Marc Jacobs tapped New York-based photographer and filmmaker Tyler Mitchell to shoot his new AW17 collection, which was inspired by a documentary on 90s hip hop culture. A native New Yorker himself, Jacobs has often included references to his hometown in his designs, and the latest collection pays obvious homage to the way hip hop has increasingly influenced style and merged with high fashion over the past two decades.
Rap was born in the Bronx, and Mitchell took to the streets of Brooklyn where the art form flourished to shoot a collection of models, his friends and people cast on the street in Jacobs' collection of tracksuits, oversized gold jewelry, sheepskin coats and bucket hats.
"I saw the collection and immediately thought about boys in womenswear runway clothing," Mitchell told Dazed. "I thought about taking a brand like Marc Jacobs and setting a shoot up how Dipset might have in the 90s – a bunch of kids hanging around."

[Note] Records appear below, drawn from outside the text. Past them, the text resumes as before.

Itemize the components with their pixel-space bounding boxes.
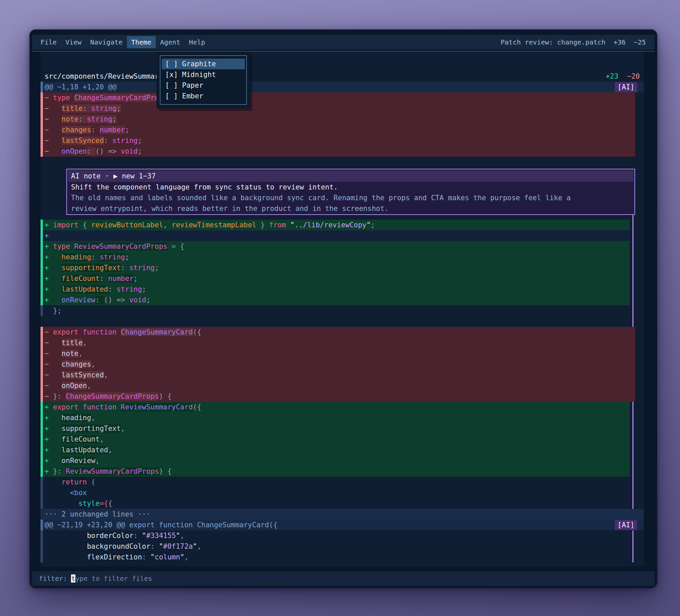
diff-row-ctx[interactable]: borderColor: "#334155", (40, 530, 644, 541)
code-line: + import { reviewButtonLabel, reviewTime… (43, 219, 375, 230)
diff-row-add[interactable]: + }: ReviewSummaryCardProps) { (40, 466, 630, 477)
diff-row-del[interactable]: − lastSynced: string; (40, 135, 635, 146)
theme-option-ember[interactable]: [ ] Ember (162, 91, 245, 101)
code-line: − onOpen: () => void; (43, 146, 142, 157)
code-line: style={{ (43, 498, 112, 509)
diff-row-del[interactable]: − title, (40, 338, 635, 348)
diff-row-del[interactable]: − type ChangeSummaryCardProps = { (40, 92, 635, 103)
diff-viewer: src/components/ReviewSummaryCard.tsx+23−… (40, 52, 644, 566)
diff-row-addempty[interactable]: + (40, 230, 630, 241)
gutter-strip (40, 71, 43, 82)
menu-item-file[interactable]: File (36, 36, 61, 48)
code-line: − note: string; (43, 114, 117, 124)
gutter-strip (40, 434, 43, 445)
diff-row-ctx[interactable]: <box (40, 488, 644, 498)
diff-row-add[interactable]: + type ReviewSummaryCardProps = { (40, 241, 630, 252)
gutter-strip (40, 466, 43, 477)
diff-row-add[interactable]: + heading: string; (40, 252, 630, 262)
filter-label: filter: (39, 575, 71, 583)
gutter-strip (40, 252, 43, 262)
gutter-strip (40, 391, 43, 402)
diff-row-del[interactable]: − onOpen: () => void; (40, 146, 635, 157)
diff-row-add[interactable]: + export function ReviewSummaryCard({ (40, 402, 630, 412)
diff-row-del[interactable]: − note, (40, 348, 635, 359)
gutter-strip (40, 241, 43, 252)
diff-row-del[interactable]: − export function ChangeSummaryCard({ (40, 327, 635, 338)
gutter-strip (40, 380, 43, 391)
code-line: backgroundColor: "#0f172a", (43, 541, 201, 552)
diff-row-hunk[interactable]: @@ −21,19 +23,20 @@ export function Chan… (40, 520, 644, 530)
diff-row-ctx[interactable]: }; (40, 305, 644, 316)
diff-row-del[interactable]: − changes: number; (40, 124, 635, 135)
diff-row-del[interactable]: − title: string; (40, 103, 635, 114)
gutter-strip (40, 284, 43, 295)
gutter-strip (40, 402, 43, 412)
ai-badge: [AI] (615, 520, 637, 530)
ai-note-text: The old names and labels sounded like a … (67, 193, 634, 203)
menu-item-navigate[interactable]: Navigate (86, 36, 126, 48)
code-line: − }: ChangeSummaryCardProps) { (43, 391, 171, 402)
menu-item-theme[interactable]: Theme (127, 36, 156, 48)
code-line: + heading, (43, 412, 95, 423)
ai-region-indicator-line (632, 530, 633, 562)
diff-row-del[interactable]: − }: ChangeSummaryCardProps) { (40, 391, 635, 402)
diff-row-add[interactable]: + import { reviewButtonLabel, reviewTime… (40, 219, 630, 230)
gutter-strip (40, 477, 43, 488)
gutter-strip (40, 219, 43, 230)
diff-row-del[interactable]: − note: string; (40, 114, 635, 124)
gutter-strip (40, 135, 43, 146)
diff-row-add[interactable]: + fileCount, (40, 434, 630, 445)
gutter-strip (40, 498, 43, 509)
gutter-strip (40, 359, 43, 370)
spacer (40, 316, 644, 327)
menu-item-help[interactable]: Help (185, 36, 209, 48)
spacer (40, 52, 644, 71)
code-line: flexDirection: "column", (43, 552, 189, 562)
diff-row-add[interactable]: + supportingText, (40, 423, 630, 434)
diff-row-sep[interactable]: ··· 2 unchanged lines ··· (40, 509, 644, 520)
menu-item-agent[interactable]: Agent (156, 36, 185, 48)
code-line: + onReview, (43, 455, 100, 466)
diff-row-file[interactable]: src/components/ReviewSummaryCard.tsx+23−… (40, 71, 644, 82)
diff-row-ctx[interactable]: return ( (40, 477, 644, 488)
menu-item-view[interactable]: View (61, 36, 86, 48)
diff-row-add[interactable]: + supportingText: string; (40, 262, 630, 273)
window-title: Patch review: change.patch +36 −25 (501, 38, 646, 46)
ai-note-text: Shift the component language from sync s… (67, 182, 634, 193)
diff-row-hunk[interactable]: @@ −1,18 +1,20 @@[AI] (40, 82, 644, 92)
diff-row-ctx[interactable]: style={{ (40, 498, 644, 509)
code-line: − title, (43, 338, 87, 348)
diff-row-del[interactable]: − onOpen, (40, 380, 635, 391)
gutter-strip (40, 124, 43, 135)
diff-row-add[interactable]: + onReview, (40, 455, 630, 466)
gutter-strip (40, 273, 43, 284)
filter-input[interactable]: filter: type to filter files (32, 571, 655, 586)
gutter-strip (40, 488, 43, 498)
gutter-strip (40, 92, 43, 103)
diff-row-del[interactable]: − lastSynced, (40, 370, 635, 380)
gutter-strip (40, 445, 43, 455)
code-line: − lastSynced: string; (43, 135, 142, 146)
code-line: − changes, (43, 359, 95, 370)
diff-row-ctx[interactable]: backgroundColor: "#0f172a", (40, 541, 644, 552)
theme-dropdown-list: [ ] Graphite[x] Midnight[ ] Paper[ ] Emb… (160, 55, 247, 105)
diff-row-del[interactable]: − changes, (40, 359, 635, 370)
diff-row-ctx[interactable]: flexDirection: "column", (40, 552, 644, 562)
diff-row-add[interactable]: + lastUpdated: string; (40, 284, 630, 295)
gutter-strip (40, 146, 43, 157)
theme-option-midnight[interactable]: [x] Midnight (162, 69, 245, 80)
code-line: + fileCount, (43, 434, 104, 445)
gutter-strip (40, 520, 43, 530)
theme-option-paper[interactable]: [ ] Paper (162, 80, 245, 91)
code-line: + supportingText, (43, 423, 125, 434)
gutter-strip (40, 327, 43, 338)
diff-row-add[interactable]: + heading, (40, 412, 630, 423)
theme-option-graphite[interactable]: [ ] Graphite (162, 59, 245, 69)
ai-note-header[interactable]: AI note · ▶ new 1−37 (68, 170, 633, 182)
diff-row-add[interactable]: + onReview: () => void; (40, 295, 630, 305)
diff-row-add[interactable]: + lastUpdated, (40, 445, 630, 455)
code-line: ··· 2 unchanged lines ··· (43, 509, 150, 520)
gutter-strip (40, 230, 43, 241)
code-line: + heading: string; (43, 252, 129, 262)
diff-row-add[interactable]: + fileCount: number; (40, 273, 630, 284)
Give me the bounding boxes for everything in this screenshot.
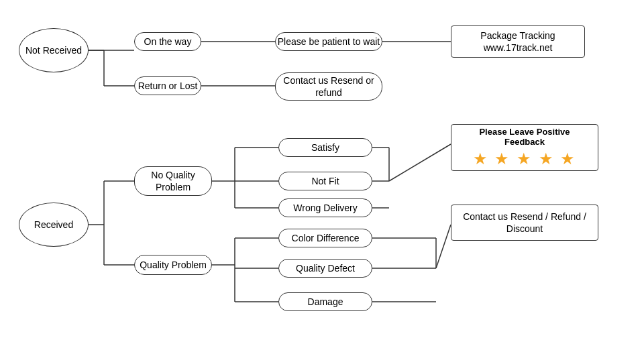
svg-line-25	[389, 144, 451, 181]
satisfy-node: Satisfy	[278, 138, 372, 157]
package-tracking-node: Package Tracking www.17track.net	[451, 25, 585, 58]
on-the-way-node: On the way	[134, 32, 201, 51]
feedback-title: Please Leave Positive Feedback	[458, 127, 591, 147]
contact-us-refund-node: Contact us Resend / Refund / Discount	[451, 205, 598, 241]
quality-problem-node: Quality Problem	[134, 255, 212, 275]
please-be-patient-node: Please be patient to wait	[275, 32, 382, 51]
svg-line-30	[436, 225, 451, 268]
return-or-lost-node: Return or Lost	[134, 76, 201, 95]
color-difference-node: Color Difference	[278, 229, 372, 247]
not-received-node: Not Received	[19, 28, 89, 72]
received-node: Received	[19, 203, 89, 247]
feedback-box: Please Leave Positive Feedback ★ ★ ★ ★ ★	[451, 124, 598, 171]
diagram: Not Received On the way Please be patien…	[0, 0, 644, 344]
wrong-delivery-node: Wrong Delivery	[278, 198, 372, 217]
damage-node: Damage	[278, 292, 372, 311]
contact-us-resend-node: Contact us Resend or refund	[275, 72, 382, 101]
no-quality-problem-node: No Quality Problem	[134, 166, 212, 196]
quality-defect-node: Quality Defect	[278, 259, 372, 278]
not-fit-node: Not Fit	[278, 172, 372, 190]
stars-display: ★ ★ ★ ★ ★	[473, 150, 577, 168]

In addition to professional models, Mitchell and stylist Julia Baylis came across two boys playing basketball in Brooklyn and cast them on the spot. "I asked them if they could be in a shoot for Marc Jacobs and wear some coats. They were so shocked that I even wanted them to model. It was like they didn't know they were cool."
Perhaps taking a cue from the cultural appropriation criticism he's received over the years - especially with his use of white dreadlocked models last year - Jacobs and Mitchell made sure to represent a diverse cast of models. "I was – and always am – looking for a sense of boyish innocence," Mitchell told Dazed. "No matter if the people in my photos are men, women, trans, models, non-models, or anything else."
He added, "I would be lying if I said his statements and the mistake of the runway collection two seasons ago didn't initially worry me about a collaboration together. But I thought hard about things and the perspective I thought I could bring the to the image of Marc Jacobs."
Mitchell also commented on the new wave of merging high fashion with what was either stereotypically or derogatorily resigned to low fashion in the past. "Being from Atlanta, high fashion isn't something I would stereotypically be participating in," he said. "This is special. And I want this to be the start of further fashion collaborations."